I wrote to Wynn a couple of months ago, asking them about cleaning my 35A. Dick Wynn wrote me back with this…

"Your 35A Blend filter can not be washed so you should hit it with up to 80 psi of compressed air and tap on the end cap at the same time and see what you get. You could even try a toilet brush from the inside if the above does not work. If you had a spun Bond filter, here is how I would have advised you.

"We would prefer that you do not wash it but if you do, use a garden hose and hit it from the "outside" to force everything inward.. If clumps of caked dust persist, you could go in there with something like a toilet brush at the same time.

"Be certain to blow it COMPLETELY dry and let it sit for a day or two to be certain that it "is" dry.

"In the future, you can blow it down with up to 100 psi of compressed air and if the clumps are stubborn, tap on the end cap at the same time with a small plastic mallet."

--

So, I've been using compressed air from the outside, and its been working fine.


----------



## wiser1934 (Oct 13, 2009)

oneida dust deputy is the best way to go. have one and i love it!!!!!!!


----------



## ellen35 (Jan 1, 2009)

Great suggestions everyone!
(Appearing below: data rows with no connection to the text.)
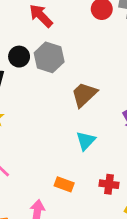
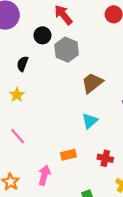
black circle: (19, 57) -> (42, 35), moved
orange rectangle: (64, 184) -> (68, 155), turned -40

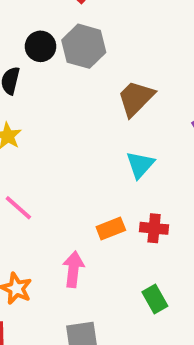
black circle: (42, 35) -> (41, 46), moved
red cross: (105, 158) -> (154, 228), moved

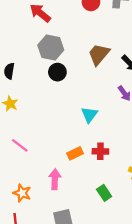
black circle: (41, 46) -> (57, 72), moved
brown trapezoid: (136, 98) -> (99, 54), moved

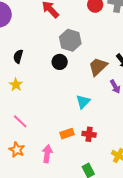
gray hexagon: (51, 47) -> (70, 40), moved
brown trapezoid: (99, 54) -> (98, 67), moved
orange star: (22, 193) -> (17, 150), moved

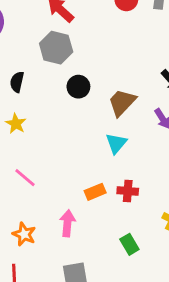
gray hexagon: (70, 40) -> (56, 48), moved
brown trapezoid: (98, 67) -> (122, 102), moved
orange star: (17, 150) -> (24, 234), moved

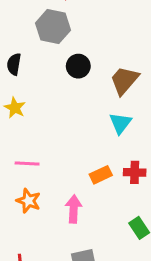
pink line: (25, 178) -> (27, 163), turned -35
orange star: (24, 234) -> (28, 201), moved

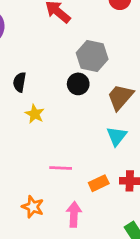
gray hexagon: (53, 27) -> (92, 56), moved
yellow star: (15, 108) -> (35, 114), moved
pink line: (27, 163) -> (61, 168), moved

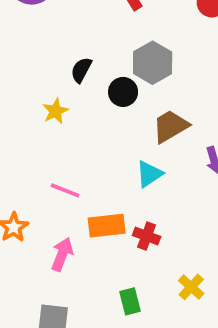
black semicircle: (19, 82) -> (81, 70), moved
orange rectangle: (99, 183) -> (107, 226), size x1.4

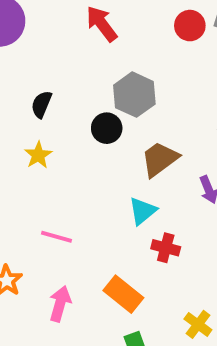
black semicircle: (81, 70) -> (41, 104), moved
orange rectangle: (107, 226) -> (123, 294), moved, turned 51
red cross: (147, 236) -> (166, 248), moved

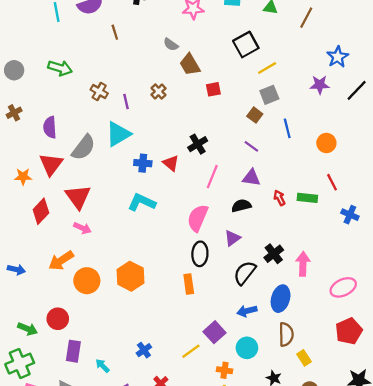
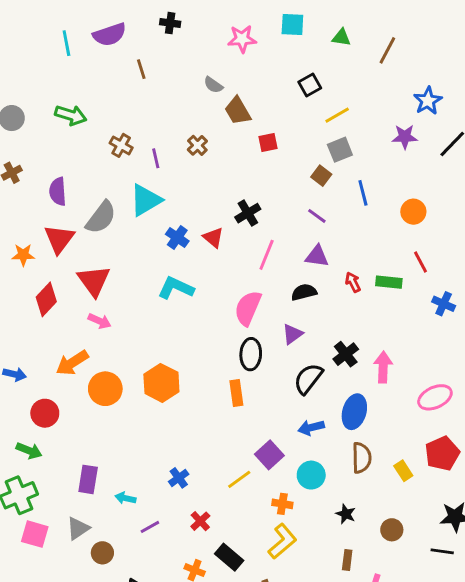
black square: (246, 44) -> (310, 85), size x0.7
blue cross: (143, 163) -> (177, 238), turned 30
red circle: (58, 319) -> (45, 413), moved
yellow rectangle: (304, 358) -> (403, 471), moved
cyan arrow: (103, 366) -> (125, 498), turned -32

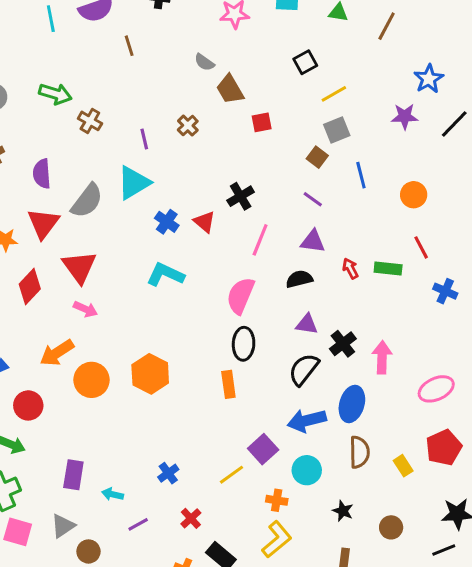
brown cross: (121, 145) -> (90, 121), moved
purple triangle: (292, 334) -> (307, 324), moved, turned 45
blue arrow: (311, 428) -> (307, 421), size x1.4
black line: (442, 551) -> (444, 550), turned -30

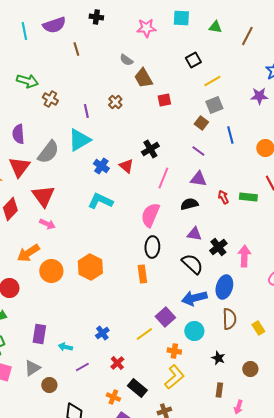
black semicircle: (304, 369) -> (192, 264), turned 95

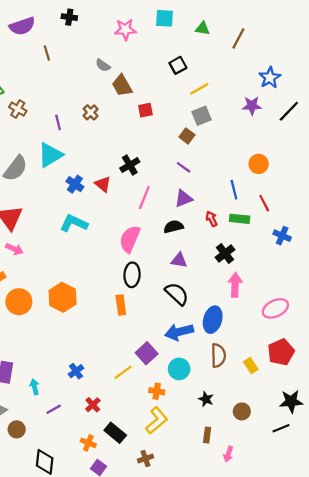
blue line: (230, 135) -> (234, 190), moved
purple triangle: (198, 179) -> (184, 199), turned -30
black cross: (218, 247) -> (225, 254), moved
cyan arrow: (65, 347) -> (35, 387), turned 64

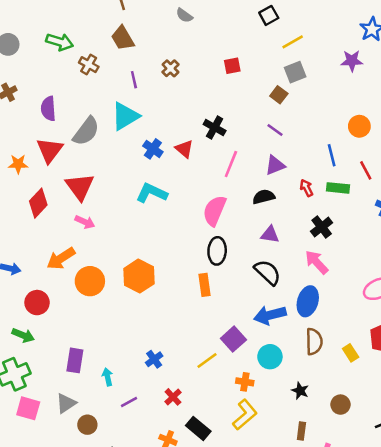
brown trapezoid: (122, 85) -> (123, 38), moved
black cross: (130, 165) -> (215, 128), turned -30
pink arrow: (235, 285) -> (317, 262), moved, turned -45

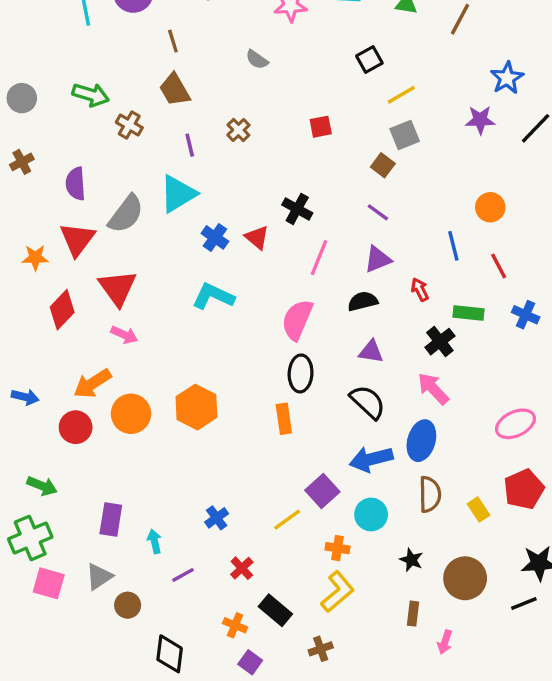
green rectangle: (338, 188) -> (468, 313), moved
red circle: (37, 303) -> (76, 427), moved
brown circle: (340, 405) -> (465, 578), size x1.6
Glad to see I am not alone with this problem.
I'll be trying out a few of these. Always glad to get more ideas on this, so keep 'em coming.
Thanks.
Ellen


----------



## Kentuk55 (Sep 21, 2010)

Thnx for your link toolie. I'm gonna raid the kitchen for a fry pan. And thank you ellen for bringing this to lite.


----------



## toys4dad (Sep 24, 2011)

I have the HF dust collector for years. started with the bags and switched to Wynn cartridge. cleaning is a pain for sure. have a higher humidity here in Maine which i think is killiing my filter life. Filter is 6 years old. take it apart every summer and clean it. but i think i have reached its life. it is a hobby on weekends and use sanders, planer, radial saw, table saw, band saw and router table all hooked to system with metal duct work and gates on all equipment. remote start system. just added this winter the trash can before the dust collector. use mostly pine new and reclaimed.

have the filteres changed in the last 6 years? does 6 years make sense?


----------



## rwe2156 (May 7, 2014)

Ultimate solution is eliminate the filter entirely and exhaust outside, but this isn't always possible.


----------



## brtech (May 26, 2010)

Remember that the HF DC is underpowered and won't keep the air clean, even with the Wynn filter, which I consider to be a must-have for the HF. Adding a separator DOES make it easier on the filter; you have to clean it much less often. However, it has insertion loss; it lowers the suction. See first sentence. Adding a separator worsens an already bad situation, so I don't think it's worth it; better to have cleaner air and have to clean the filter more often than have less fines picked up and headed to your lungs. Of course if you always use a respirator, then the safety issue isn't as bad.

I have the HF DC, with the Wynn, and no separator.


----------